Duke
From the Illinois Municipal League
Sola v. Roselle Police Pension Board, 2012 IL App (2d) 100608 (January 6, 2012)
Illinois Appellate Courts
Sola v. Roselle Police Pension Board
Overview
Illinois Appellate Courts
Sola v. Roselle Police Pension Board
Overview
A surviving spouse of a deceased police officer was entitled to continue receiving a 3% annual increase in survivors' pension benefits, even though the Pension Code does not authorize the annual increases for surviving spouses of police officers, because the board failed to seek review of the agency's decision within 35 days, as required by the Administrative Review Law.
Summary
In 1993, the plaintiff began receiving pension benefits as the surviving spouse of a former village police officer, and the board granted her an annual 3% cost-of-living increase on those benefits. The village, however, attempted to discontinue the 3% increases in 2001. The plaintiff filed a complaint for declaratory and injunctive relief, arguing that the pension board did not have jurisdiction to conduct a hearing to review her pension benefits. According to the plaintiff, the pension board did not timely review its original pension decision under the Administrative Review Law, which limits the review of an administrative decision to a 35-day period after the decision is issued. The trial court granted the plaintiff's request and permanently enjoined the board from conducting a hearing to review the plaintiff's pension benefits. The appellate court affirmed.

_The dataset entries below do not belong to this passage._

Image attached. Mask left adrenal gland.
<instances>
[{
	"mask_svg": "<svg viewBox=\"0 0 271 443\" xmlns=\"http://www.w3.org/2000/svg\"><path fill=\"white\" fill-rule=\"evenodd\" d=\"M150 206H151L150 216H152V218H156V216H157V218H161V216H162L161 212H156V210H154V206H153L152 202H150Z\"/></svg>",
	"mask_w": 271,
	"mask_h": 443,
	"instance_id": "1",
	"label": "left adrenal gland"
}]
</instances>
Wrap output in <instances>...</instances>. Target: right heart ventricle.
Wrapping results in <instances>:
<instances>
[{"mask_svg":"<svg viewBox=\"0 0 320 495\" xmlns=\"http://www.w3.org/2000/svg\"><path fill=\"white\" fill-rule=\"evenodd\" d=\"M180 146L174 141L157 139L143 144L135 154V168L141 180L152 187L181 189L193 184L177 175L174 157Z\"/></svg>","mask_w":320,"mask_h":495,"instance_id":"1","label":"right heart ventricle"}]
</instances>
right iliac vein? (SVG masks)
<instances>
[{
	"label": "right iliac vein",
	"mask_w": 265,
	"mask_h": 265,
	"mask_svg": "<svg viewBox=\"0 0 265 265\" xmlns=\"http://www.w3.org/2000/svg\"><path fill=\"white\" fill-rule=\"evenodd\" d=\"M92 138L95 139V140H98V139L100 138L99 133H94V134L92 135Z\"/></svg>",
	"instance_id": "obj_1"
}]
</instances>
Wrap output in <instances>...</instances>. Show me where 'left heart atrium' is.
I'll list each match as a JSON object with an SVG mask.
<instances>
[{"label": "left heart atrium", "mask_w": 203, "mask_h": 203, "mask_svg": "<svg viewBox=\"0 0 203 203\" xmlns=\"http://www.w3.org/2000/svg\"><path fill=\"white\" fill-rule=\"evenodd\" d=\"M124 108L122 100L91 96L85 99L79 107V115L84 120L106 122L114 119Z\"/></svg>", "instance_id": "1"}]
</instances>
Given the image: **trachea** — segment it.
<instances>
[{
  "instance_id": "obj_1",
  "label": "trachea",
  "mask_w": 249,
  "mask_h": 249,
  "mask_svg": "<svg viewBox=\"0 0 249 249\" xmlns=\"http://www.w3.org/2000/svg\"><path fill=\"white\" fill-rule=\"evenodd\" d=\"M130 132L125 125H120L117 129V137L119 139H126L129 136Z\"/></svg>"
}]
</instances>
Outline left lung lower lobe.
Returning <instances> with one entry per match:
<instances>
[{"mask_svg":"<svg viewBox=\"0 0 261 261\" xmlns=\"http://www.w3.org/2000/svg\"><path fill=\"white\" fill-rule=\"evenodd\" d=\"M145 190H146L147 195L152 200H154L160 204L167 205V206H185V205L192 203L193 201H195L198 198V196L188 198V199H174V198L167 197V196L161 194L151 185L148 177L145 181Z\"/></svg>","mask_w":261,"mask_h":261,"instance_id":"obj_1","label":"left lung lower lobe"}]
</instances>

In 2009, the Illinois Supreme Court held, in Roselle Police Pension Board v. Village of Roselle, 232 Ill. 2d 546 (2009), that Article 3 of the Illinois Pension Code does not permit cost-of-living increases for survivors of police officers. After that ruling, the pension board notified the plaintiff that it was holding a hearing to determine whether the ruling in Roselle prohibited the pension board from awarding her cost-of-living increases. Ultimately, the board found that it had no jurisdiction to modify her pension benefits until ordered otherwise by the court. So, the board filed a complaint asking the court to order it to cease its practice of awarding cost-of-living increases. A week later, the village filed a motion to dissolve or vacate the permanent injunction enjoining the board from conducting a hearing to review the plaintiff's pension benefits pursuant to Roselle.

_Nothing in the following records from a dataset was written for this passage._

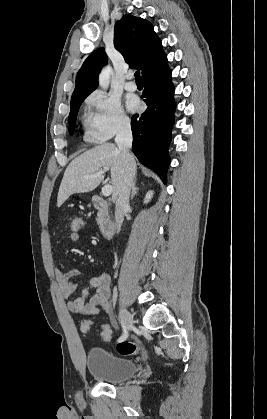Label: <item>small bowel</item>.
I'll return each mask as SVG.
<instances>
[{
    "label": "small bowel",
    "instance_id": "1",
    "mask_svg": "<svg viewBox=\"0 0 267 419\" xmlns=\"http://www.w3.org/2000/svg\"><path fill=\"white\" fill-rule=\"evenodd\" d=\"M70 239L74 242L80 239L79 233H70ZM81 275L78 269L62 272L59 268L54 269V276L59 285L62 297L67 301L68 310L76 315H97L109 311V299L111 295V277L108 273L91 276L85 284L75 279ZM94 294L89 298L90 291Z\"/></svg>",
    "mask_w": 267,
    "mask_h": 419
}]
</instances>
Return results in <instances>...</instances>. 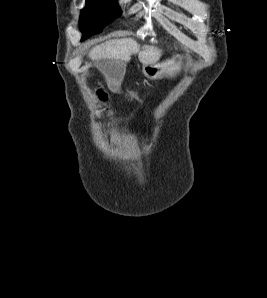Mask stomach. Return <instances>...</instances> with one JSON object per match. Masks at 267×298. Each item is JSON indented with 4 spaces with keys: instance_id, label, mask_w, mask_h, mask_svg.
Returning <instances> with one entry per match:
<instances>
[{
    "instance_id": "1",
    "label": "stomach",
    "mask_w": 267,
    "mask_h": 298,
    "mask_svg": "<svg viewBox=\"0 0 267 298\" xmlns=\"http://www.w3.org/2000/svg\"><path fill=\"white\" fill-rule=\"evenodd\" d=\"M184 68V57L173 56L171 59L158 63L143 65L142 72L150 80L160 79L163 76L174 77Z\"/></svg>"
}]
</instances>
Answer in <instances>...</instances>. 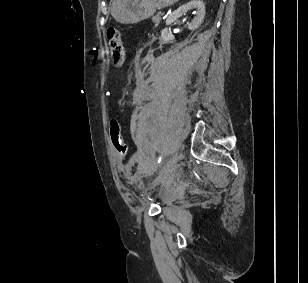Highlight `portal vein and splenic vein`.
Returning a JSON list of instances; mask_svg holds the SVG:
<instances>
[{
  "mask_svg": "<svg viewBox=\"0 0 308 283\" xmlns=\"http://www.w3.org/2000/svg\"><path fill=\"white\" fill-rule=\"evenodd\" d=\"M163 14H164V13H161V12H160V16L163 15Z\"/></svg>",
  "mask_w": 308,
  "mask_h": 283,
  "instance_id": "portal-vein-and-splenic-vein-1",
  "label": "portal vein and splenic vein"
}]
</instances>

Both the pension board and the plaintiff filed a motion to dismiss the village's complaint, arguing that the village's claims were precluded on res judicata and collateral estoppel grounds. The trial court agreed and granted the motion to dismiss. The village appealed, and the appellate court affirmed.
The appellate court determined that the trial court properly denied the village's motion to dissolve or vacate the permanent injunction enjoining the board from conducting a hearing to review the plaintiff's pension benefits because the village did not demonstrate a change in facts or law that would warrant a modification of the injunction. Even though the Supreme Court's ruling in Roselle would seem to have changed the law regarding pension benefits for the survivors of former police officers, it did not change the Administrative Review Law. The issue here is only that the board does not have jurisdiction to review its previous decision because it was beyond the 35-day statute of limitations.

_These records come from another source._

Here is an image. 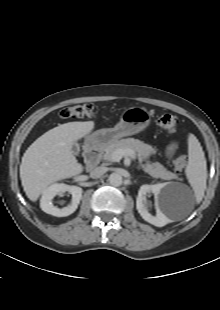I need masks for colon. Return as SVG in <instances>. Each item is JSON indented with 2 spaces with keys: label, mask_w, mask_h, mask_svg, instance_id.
<instances>
[{
  "label": "colon",
  "mask_w": 220,
  "mask_h": 310,
  "mask_svg": "<svg viewBox=\"0 0 220 310\" xmlns=\"http://www.w3.org/2000/svg\"><path fill=\"white\" fill-rule=\"evenodd\" d=\"M95 107L92 103H82L69 107H65L60 111V116L62 118H85L94 115ZM158 126L163 130L173 133L177 130L179 126V118L171 113H165L158 117ZM187 165V157L185 155H180L174 160L175 171L178 174L184 172Z\"/></svg>",
  "instance_id": "1"
}]
</instances>
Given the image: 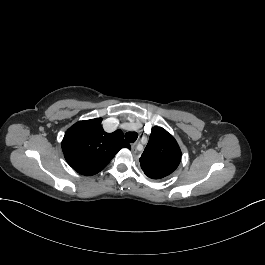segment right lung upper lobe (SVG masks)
Returning a JSON list of instances; mask_svg holds the SVG:
<instances>
[{
    "instance_id": "cb5924a9",
    "label": "right lung upper lobe",
    "mask_w": 265,
    "mask_h": 265,
    "mask_svg": "<svg viewBox=\"0 0 265 265\" xmlns=\"http://www.w3.org/2000/svg\"><path fill=\"white\" fill-rule=\"evenodd\" d=\"M101 122L102 118L79 121L66 131L62 141L66 161L85 176L100 172L121 148L130 149L121 130L106 133Z\"/></svg>"
}]
</instances>
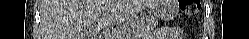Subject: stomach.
Wrapping results in <instances>:
<instances>
[{"mask_svg":"<svg viewBox=\"0 0 249 39\" xmlns=\"http://www.w3.org/2000/svg\"><path fill=\"white\" fill-rule=\"evenodd\" d=\"M150 9L154 16L164 20L174 18L178 12L176 0H155Z\"/></svg>","mask_w":249,"mask_h":39,"instance_id":"0dacf381","label":"stomach"}]
</instances>
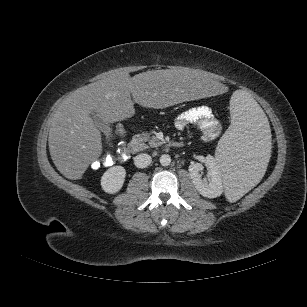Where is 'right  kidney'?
I'll use <instances>...</instances> for the list:
<instances>
[{
    "instance_id": "right-kidney-1",
    "label": "right kidney",
    "mask_w": 307,
    "mask_h": 307,
    "mask_svg": "<svg viewBox=\"0 0 307 307\" xmlns=\"http://www.w3.org/2000/svg\"><path fill=\"white\" fill-rule=\"evenodd\" d=\"M126 170L123 166L109 168L101 177L102 189L109 194L117 193L123 186Z\"/></svg>"
}]
</instances>
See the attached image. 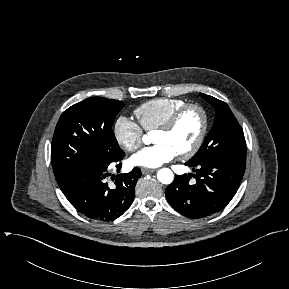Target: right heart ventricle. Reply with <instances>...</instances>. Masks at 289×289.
Instances as JSON below:
<instances>
[{"mask_svg": "<svg viewBox=\"0 0 289 289\" xmlns=\"http://www.w3.org/2000/svg\"><path fill=\"white\" fill-rule=\"evenodd\" d=\"M187 102L179 98H156L136 108L135 114L142 128L146 131L156 130L181 106Z\"/></svg>", "mask_w": 289, "mask_h": 289, "instance_id": "obj_1", "label": "right heart ventricle"}]
</instances>
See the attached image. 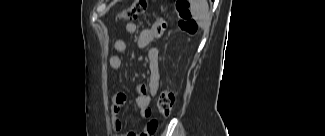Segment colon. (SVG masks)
<instances>
[{
	"instance_id": "obj_1",
	"label": "colon",
	"mask_w": 325,
	"mask_h": 136,
	"mask_svg": "<svg viewBox=\"0 0 325 136\" xmlns=\"http://www.w3.org/2000/svg\"><path fill=\"white\" fill-rule=\"evenodd\" d=\"M146 6V0H134L133 4L122 13L121 17L123 20H134L145 11ZM175 10L179 16V27L187 33H194L197 29V24L192 18L189 1L176 0ZM174 104V93L170 90L161 91L158 97L157 106L159 113L163 117H168L171 114Z\"/></svg>"
}]
</instances>
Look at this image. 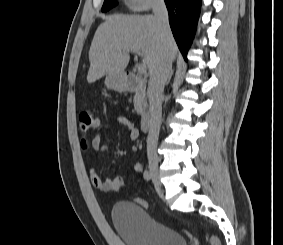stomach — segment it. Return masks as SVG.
<instances>
[{
	"mask_svg": "<svg viewBox=\"0 0 283 245\" xmlns=\"http://www.w3.org/2000/svg\"><path fill=\"white\" fill-rule=\"evenodd\" d=\"M105 84L111 89H122L125 86L123 75L107 74Z\"/></svg>",
	"mask_w": 283,
	"mask_h": 245,
	"instance_id": "stomach-1",
	"label": "stomach"
}]
</instances>
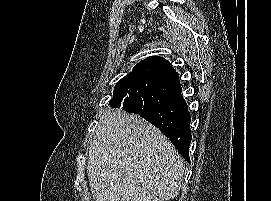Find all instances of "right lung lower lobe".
Returning a JSON list of instances; mask_svg holds the SVG:
<instances>
[{"instance_id": "obj_1", "label": "right lung lower lobe", "mask_w": 271, "mask_h": 201, "mask_svg": "<svg viewBox=\"0 0 271 201\" xmlns=\"http://www.w3.org/2000/svg\"><path fill=\"white\" fill-rule=\"evenodd\" d=\"M150 73L151 79L143 92L126 97L119 108L158 127L190 163V113L181 94L179 75L166 59L154 65Z\"/></svg>"}]
</instances>
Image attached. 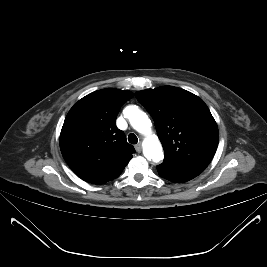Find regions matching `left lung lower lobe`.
Returning <instances> with one entry per match:
<instances>
[{
	"mask_svg": "<svg viewBox=\"0 0 267 267\" xmlns=\"http://www.w3.org/2000/svg\"><path fill=\"white\" fill-rule=\"evenodd\" d=\"M156 168L161 177L176 183H183L196 177V175L189 172L164 164H160Z\"/></svg>",
	"mask_w": 267,
	"mask_h": 267,
	"instance_id": "obj_1",
	"label": "left lung lower lobe"
}]
</instances>
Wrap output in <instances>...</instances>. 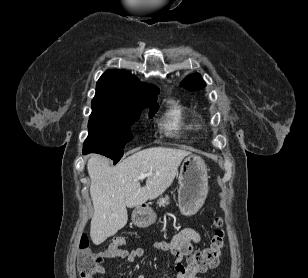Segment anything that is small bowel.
<instances>
[{
  "instance_id": "1",
  "label": "small bowel",
  "mask_w": 308,
  "mask_h": 278,
  "mask_svg": "<svg viewBox=\"0 0 308 278\" xmlns=\"http://www.w3.org/2000/svg\"><path fill=\"white\" fill-rule=\"evenodd\" d=\"M201 236L198 231L192 227H186L179 231L170 242H157L154 244V249L157 251L168 252L175 260V277L176 278H203L199 277L200 271L192 266H184L181 260L184 256L193 253V245L198 243ZM149 251L145 248H135L127 250L119 248V250H105L101 253L102 259H124L130 263L137 259L148 255ZM104 272L102 267L100 274ZM138 278H145L140 275Z\"/></svg>"
}]
</instances>
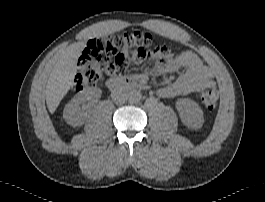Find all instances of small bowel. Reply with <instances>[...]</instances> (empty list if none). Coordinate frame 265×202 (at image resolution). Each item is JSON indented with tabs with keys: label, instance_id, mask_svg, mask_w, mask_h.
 <instances>
[{
	"label": "small bowel",
	"instance_id": "small-bowel-1",
	"mask_svg": "<svg viewBox=\"0 0 265 202\" xmlns=\"http://www.w3.org/2000/svg\"><path fill=\"white\" fill-rule=\"evenodd\" d=\"M98 40L99 38L89 40L82 53L89 55ZM181 67L185 68V72L159 91L161 97L174 98L214 85L212 70L205 66L192 51H184L179 54H170L165 51L153 64L147 67L145 73L159 76L174 73Z\"/></svg>",
	"mask_w": 265,
	"mask_h": 202
}]
</instances>
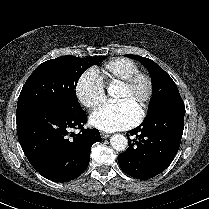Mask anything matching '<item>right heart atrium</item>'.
Returning <instances> with one entry per match:
<instances>
[{
	"label": "right heart atrium",
	"instance_id": "1",
	"mask_svg": "<svg viewBox=\"0 0 209 209\" xmlns=\"http://www.w3.org/2000/svg\"><path fill=\"white\" fill-rule=\"evenodd\" d=\"M75 91L79 102L90 110L100 106L106 98L105 85L93 70L81 74Z\"/></svg>",
	"mask_w": 209,
	"mask_h": 209
}]
</instances>
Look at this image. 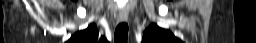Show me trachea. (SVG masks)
Masks as SVG:
<instances>
[{
    "instance_id": "3493384b",
    "label": "trachea",
    "mask_w": 256,
    "mask_h": 43,
    "mask_svg": "<svg viewBox=\"0 0 256 43\" xmlns=\"http://www.w3.org/2000/svg\"><path fill=\"white\" fill-rule=\"evenodd\" d=\"M128 39V24L121 22L115 29V43H127Z\"/></svg>"
}]
</instances>
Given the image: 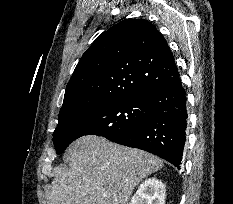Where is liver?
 Returning <instances> with one entry per match:
<instances>
[{
  "label": "liver",
  "mask_w": 233,
  "mask_h": 204,
  "mask_svg": "<svg viewBox=\"0 0 233 204\" xmlns=\"http://www.w3.org/2000/svg\"><path fill=\"white\" fill-rule=\"evenodd\" d=\"M65 158L69 169L52 181L48 204H128L135 187L163 167L150 153L96 135L74 141Z\"/></svg>",
  "instance_id": "liver-1"
}]
</instances>
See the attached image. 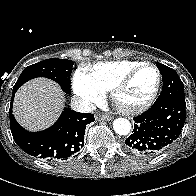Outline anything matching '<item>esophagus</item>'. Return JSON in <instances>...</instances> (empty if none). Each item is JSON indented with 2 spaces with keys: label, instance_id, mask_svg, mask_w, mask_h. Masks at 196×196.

The appellate court also determined that the board's decision was not a standard or statement of policy, which would make it fall outside the definition of an administrative decision, as the board's decision was not a systemic miscalculation.
The appellate court further determined that a recent change in the Pension Code did not allow the board to review its prior decision. The village argued that, because the Pension Code seems to require annual specific pension board action, the board is vested with jurisdiction annually to review whether it correctly awarded a cost-of-living adjustment. The appellate court determined, however, that the village's argument was flawed for two reasons: (1) No language in the relevant Section of the Pension Code permits a pension board to recalculate a benefit already awarded; and (2) there is nothing to indicate that the legislature intended to rewrite the review law to enlarge a pension board's jurisdiction.
Finally, the appellate court determined that the trial court did not err in dismissing the village's complaint. Here, as stated above, the issue is not whether the plaintiff is entitled to cost-of-living increases, but rather whether the board has jurisdiction under the Administrative Review Law to review the award. Since the board's decision was more than 35 days old (the board's proposed review was actually eight years after its decision), the board was without jurisdiction to hold a hearing to review that decision. And, the village was precluded from litigating its claim under either res judicata or collateral estoppel.
The end result is that the plaintiff is entitled to continue to receive the cost-of-living increases to her benefits that she is not statutorily authorized to receive.